[TASK TO COMPLETE]:
Should an entry contain an image, leave the image out and repeat the entry's text exactly.

[INFORMATION GIVEN]:
☆ ☆ ☆ ☆ ☆ ☆ ☆

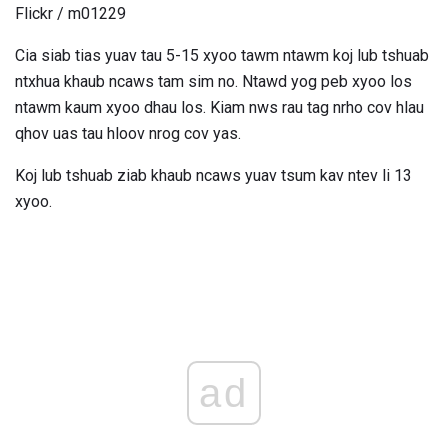
Flickr / m01229
Cia siab tias yuav tau 5-15 xyoo tawm ntawm koj lub tshuab
ntxhua khaub ncaws tam sim no. Ntawd yog peb xyoo los
ntawm kaum xyoo dhau los. Kiam nws rau tag nrho cov hlau
qhov uas tau hloov nrog cov yas.
Koj lub tshuab ziab khaub ncaws yuav tsum kav ntev li 13
xyoo.
ad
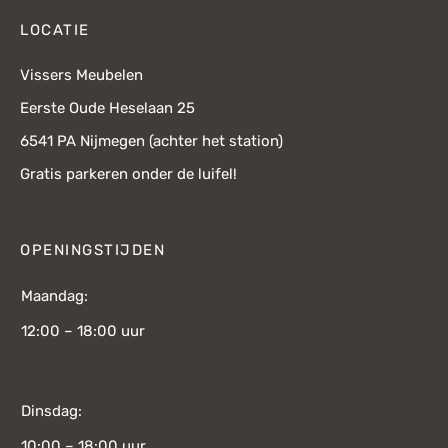
LOCATIE
Vissers Meubelen
Eerste Oude Heselaan 25
6541 PA Nijmegen (achter het station)
Gratis parkeren onder de luifel!
OPENINGSTIJDEN
Maandag:
12:00 – 18:00 uur
Dinsdag:
10:00 – 18:00 uur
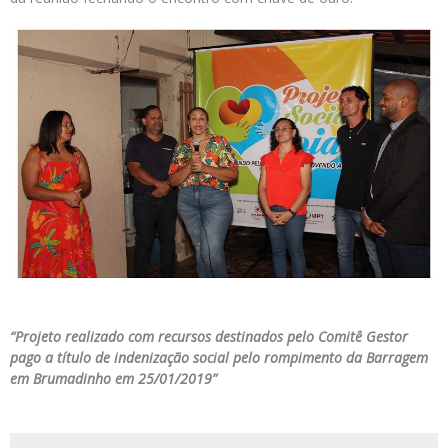
“Projeto realizado com recursos destinados pelo Comitê Gestor
pago a título de indenização social pelo rompimento da Barragem
em Brumadinho em 25/01/2019”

☆ ☆ ☆ ☆ ☆ ☆ ☆

[RESPONSE BELOW]:
Flickr / m01229
Cia siab tias yuav tau 5-15 xyoo tawm ntawm koj lub tshuab
ntxhua khaub ncaws tam sim no. Ntawd yog peb xyoo los
ntawm kaum xyoo dhau los. Kiam nws rau tag nrho cov hlau
qhov uas tau hloov nrog cov yas.
Koj lub tshuab ziab khaub ncaws yuav tsum kav ntev li 13
xyoo.
ad
LOCATIE
Vissers Meubelen
Eerste Oude Heselaan 25
6541 PA Nijmegen (achter het station)
Gratis parkeren onder de luifel!
OPENINGSTIJDEN
Maandag:
12:00 – 18:00 uur
Dinsdag:
10:00 – 18:00 uur
“Projeto realizado com recursos destinados pelo Comitê Gestor
pago a título de indenização social pelo rompimento da Barragem
em Brumadinho em 25/01/2019”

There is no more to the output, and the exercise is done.